(Collected data)
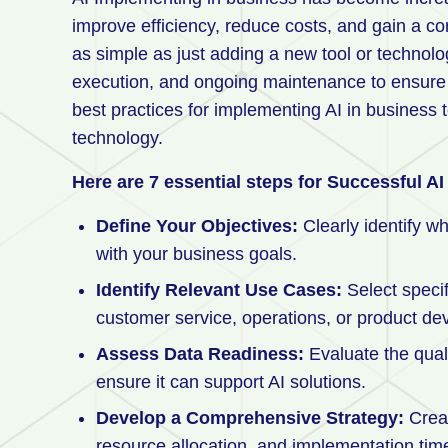
improve efficiency, reduce costs, and gain a c
as simple as just adding a new tool or technolog
execution, and ongoing maintenance to ensure s
best practices for implementing AI in business 
technology.
Here are 7 essential steps for Successful A
Define Your Objectives:
Clearly identify wh
with your business goals.
Identify Relevant Use Cases:
Select speci
customer service, operations, or product d
Assess Data Readiness:
Evaluate the quali
ensure it can support AI solutions.
Develop a Comprehensive Strategy:
Creat
resource allocation, and implementation time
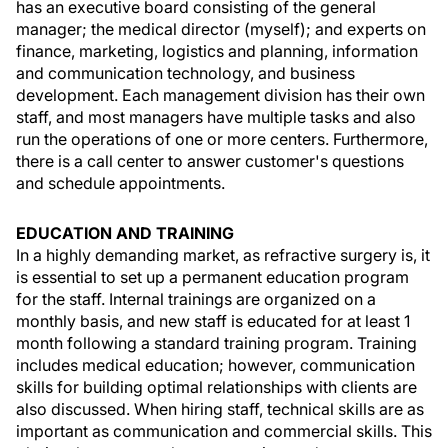
has an executive board consisting of the general
manager; the medical director (myself); and experts on
finance, marketing, logistics and planning, information
and communication technology, and business
development. Each management division has their own
staff, and most managers have multiple tasks and also
run the operations of one or more centers. Furthermore,
there is a call center to answer customer's questions
and schedule appointments.
EDUCATION AND TRAINING
In a highly demanding market, as refractive surgery is, it
is essential to set up a permanent education program
for the staff. Internal trainings are organized on a
monthly basis, and new staff is educated for at least 1
month following a standard training program. Training
includes medical education; however, communication
skills for building optimal relationships with clients are
also discussed. When hiring staff, technical skills are as
important as communication and commercial skills. This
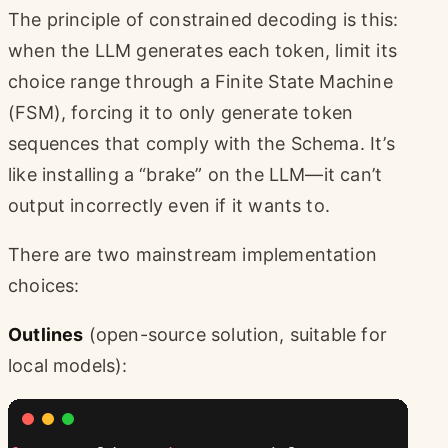
The principle of constrained decoding is this:
when the LLM generates each token, limit its
choice range through a Finite State Machine
(FSM), forcing it to only generate token
sequences that comply with the Schema. It’s
like installing a “brake” on the LLM—it can’t
output incorrectly even if it wants to.
There are two mainstream implementation
choices:
Outlines
(open-source solution, suitable for
local models):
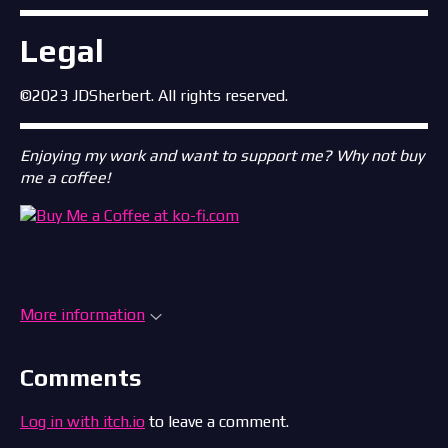
Legal
©2023 JDSherbert. All rights reserved.
Enjoying my work and want to support me? Why not buy
me a coffee!
More information
Comments
Log in with itch.io
to leave a comment.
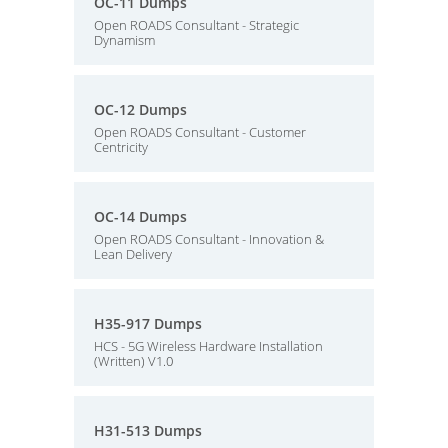
OC-11 Dumps
Open ROADS Consultant - Strategic
Dynamism
OC-12 Dumps
Open ROADS Consultant - Customer
Centricity
OC-14 Dumps
Open ROADS Consultant - Innovation &
Lean Delivery
H35-917 Dumps
HCS - 5G Wireless Hardware Installation
(Written) V1.0
H31-513 Dumps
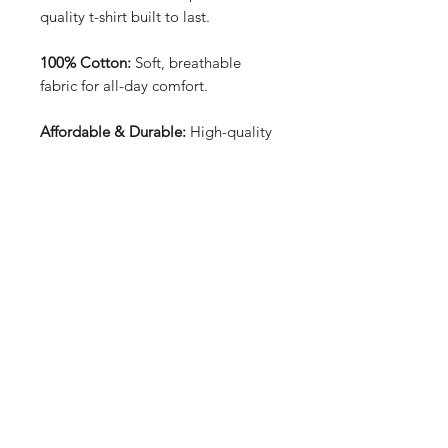
quality t-shirt built to last.
100% Cotton:
Soft, breathable
fabric for all-day comfort.
Affordable & Durable:
High-quality
construction at an unbeatable price.
Front & Back Design:
Bold and
unique graphics that stand out from
every angle.
Price: £15.99:
Great value for a
stylish, long-lasting tee.
Perfect for everyday wear, offering
both style and reliability.
T-shirt sizes can be found in the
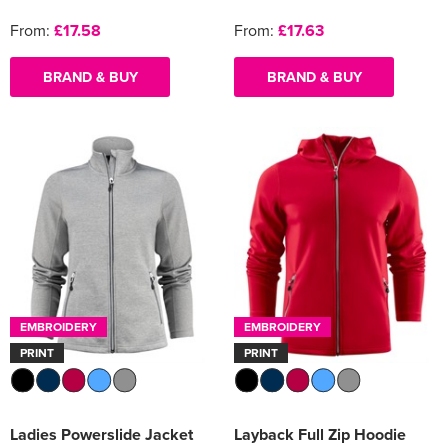
From:
£17.58
From:
£17.63
BRAND & BUY
BRAND & BUY
EMBROIDERY
EMBROIDERY
PRINT
PRINT
Ladies Powerslide Jacket
Layback Full Zip Hoodie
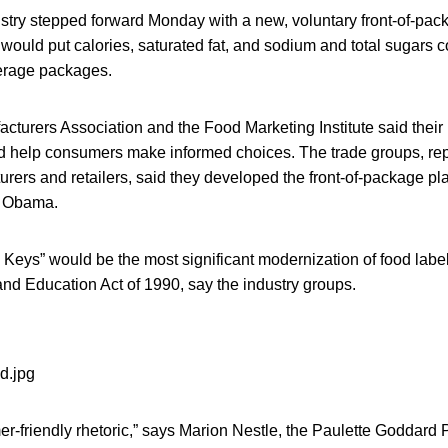
ustry stepped forward Monday with a new, voluntary front-of-pack
 would put calories, saturated fat, and sodium and total sugars c
verage packages.
turers Association and the Food Marketing Institute said their 
 help consumers make informed choices. The trade groups, re
ers and retailers, said they developed the front-of-package pla
e Obama.
ion Keys” would be the most significant modernization of food labe
and Education Act of 1990, say the industry groups.
r-friendly rhetoric,” says Marion Nestle, the Paulette Goddard P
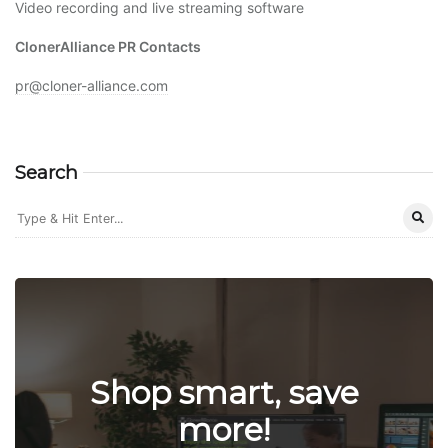
Video recording and live streaming software
ClonerAlliance PR Contacts
pr@cloner-alliance.com
Search
Shop smart, save
more!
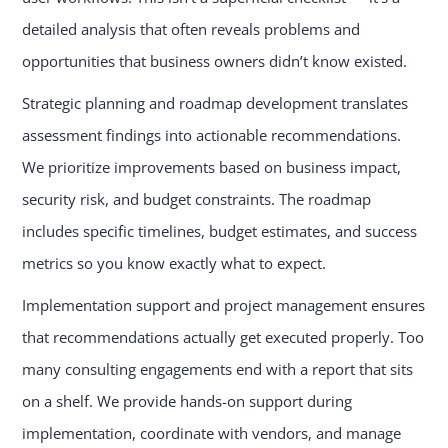
detailed analysis that often reveals problems and
opportunities that business owners didn’t know existed.
Strategic planning and roadmap development translates
assessment findings into actionable recommendations.
We prioritize improvements based on business impact,
security risk, and budget constraints. The roadmap
includes specific timelines, budget estimates, and success
metrics so you know exactly what to expect.
Implementation support and project management ensures
that recommendations actually get executed properly. Too
many consulting engagements end with a report that sits
on a shelf. We provide hands-on support during
implementation, coordinate with vendors, and manage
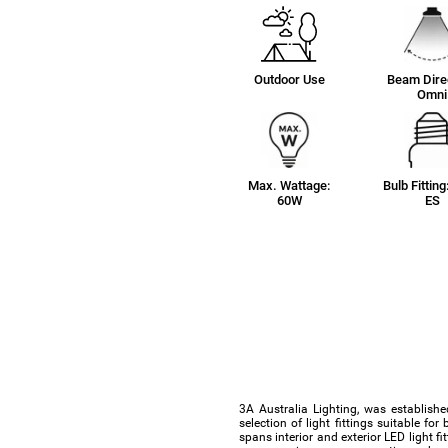
Outdoor Use
Beam Direc
Omni
Max. Wattage:
Bulb Fitting
60W
ES
3A Australia Lighting, was establishe
selection of light fittings suitable f
spans interior and exterior LED light f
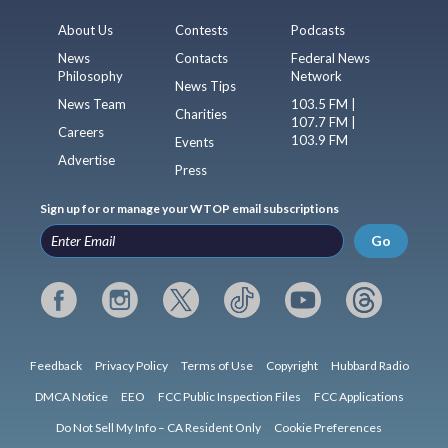
About Us
Contests
Podcasts
News
Contacts
Federal News
Philosophy
Network
News Tips
News Team
103.5 FM |
Charities
107.7 FM |
Careers
103.9 FM
Events
Advertise
Press
Sign up for or manage your WTOP email subscriptions
Go
Feedback
Privacy Policy
Terms of Use
Copyright
Hubbard Radio
DMCA Notice
EEO
FCC Public Inspection Files
FCC Applications
Do Not Sell My Info – CA Resident Only
Cookie Preferences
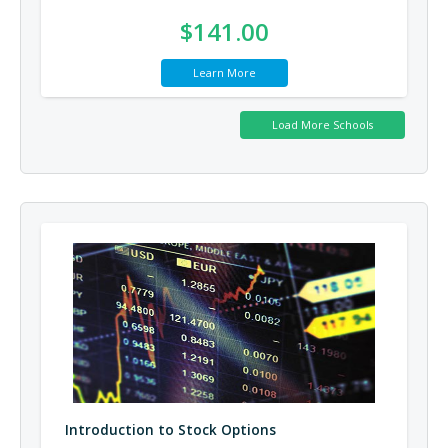
$141.00
Learn More
Introduction to Stock Options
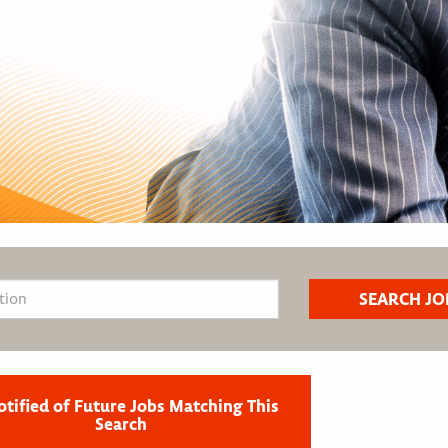
otified of Future Jobs Matching This
Search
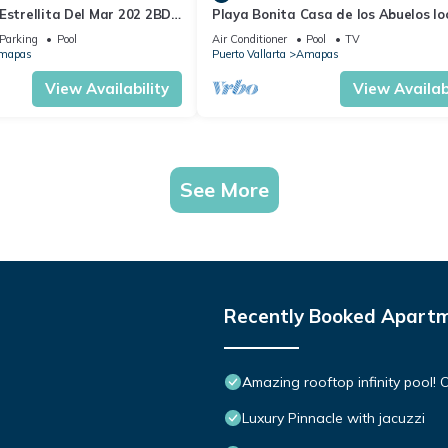
Estrellita Del Mar 202 2BD
Playa Bonita Casa de los Abuelos l
 in Amapas, Puerto vallar
on Los Muertos Beach 2BD Condo for
Parking
Pool
Air Conditioner
Pool
TV
mapas
Puerto Vallarta
Amapas
View Availability
View Availabi
See More
Recently Booked Apart
Amazing rooftop infinity pool
Luxury Pinnacle with jacuzzi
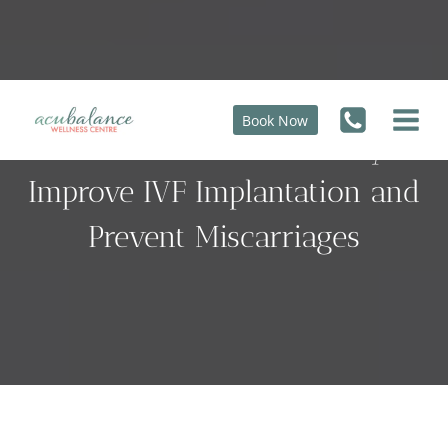
Skip
to
content
Book Now
How Chinese Herbs May
Improve IVF Implantation and
Prevent Miscarriages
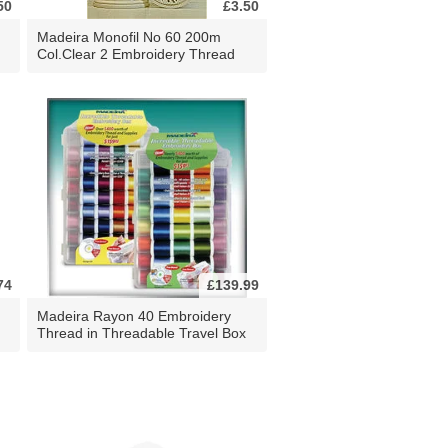
50
£3.50
Madeira Monofil No 60 200m
Col.Clear 2 Embroidery Thread
74
£139.99
Madeira Rayon 40 Embroidery
Thread in Threadable Travel Box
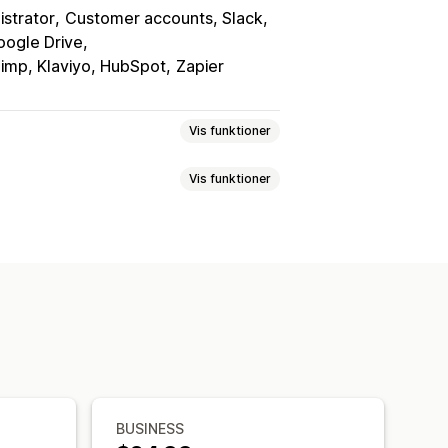
istrator
Customer accounts, Slack
oogle Drive
himp, Klaviyo, HubSpot
Zapier
Vis funktioner
Vis funktioner
t
Feedback
Filupload
Flere trin
r
Pristilbud
Registreringer
og slip-editor
abeloner
Flere sider
Flere sprog
ve
Tilpassede felter
Tilpasset CSS
er
Flere sprog
Dynamisk logik
lse
Produktfeedback
Tildeling
t
BUSINESS
gmenter
CAPTCHA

Task details: Exclude all pictures and return precisely the lines from the one containing "Col.Clear 2 Embroidery Thread" through the closing line of the data.

Solution to the problem:
Col.Clear 2 Embroidery Thread
74
£139.99
Madeira Rayon 40 Embroidery
Thread in Threadable Travel Box
istrator
Customer accounts, Slack
oogle Drive
himp, Klaviyo, HubSpot
Zapier
Vis funktioner
Vis funktioner
t
Feedback
Filupload
Flere trin
r
Pristilbud
Registreringer
og slip-editor
abeloner
Flere sider
Flere sprog
ve
Tilpassede felter
Tilpasset CSS
er
Flere sprog
Dynamisk logik
lse
Produktfeedback
Tildeling
t
BUSINESS
gmenter
CAPTCHA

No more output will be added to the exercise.